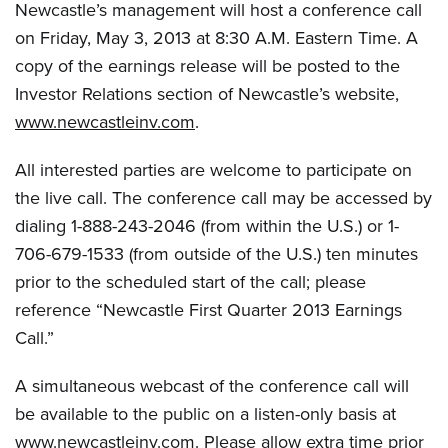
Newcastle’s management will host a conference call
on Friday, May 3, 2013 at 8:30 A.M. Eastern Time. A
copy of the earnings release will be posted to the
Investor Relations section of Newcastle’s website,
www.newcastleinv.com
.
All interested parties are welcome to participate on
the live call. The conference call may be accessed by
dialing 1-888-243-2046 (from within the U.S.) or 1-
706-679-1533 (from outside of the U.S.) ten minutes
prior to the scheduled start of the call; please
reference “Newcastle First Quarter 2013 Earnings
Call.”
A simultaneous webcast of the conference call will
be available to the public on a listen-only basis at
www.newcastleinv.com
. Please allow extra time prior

========================

§ **Description of the task**:
Each line from the start of the listing above through the line with "the live call." is what to output, exactly as written and without pictures.

§ **Result for this exercise**:
Newcastle’s management will host a conference call
on Friday, May 3, 2013 at 8:30 A.M. Eastern Time. A
copy of the earnings release will be posted to the
Investor Relations section of Newcastle’s website,
www.newcastleinv.com
.
All interested parties are welcome to participate on
the live call. The conference call may be accessed by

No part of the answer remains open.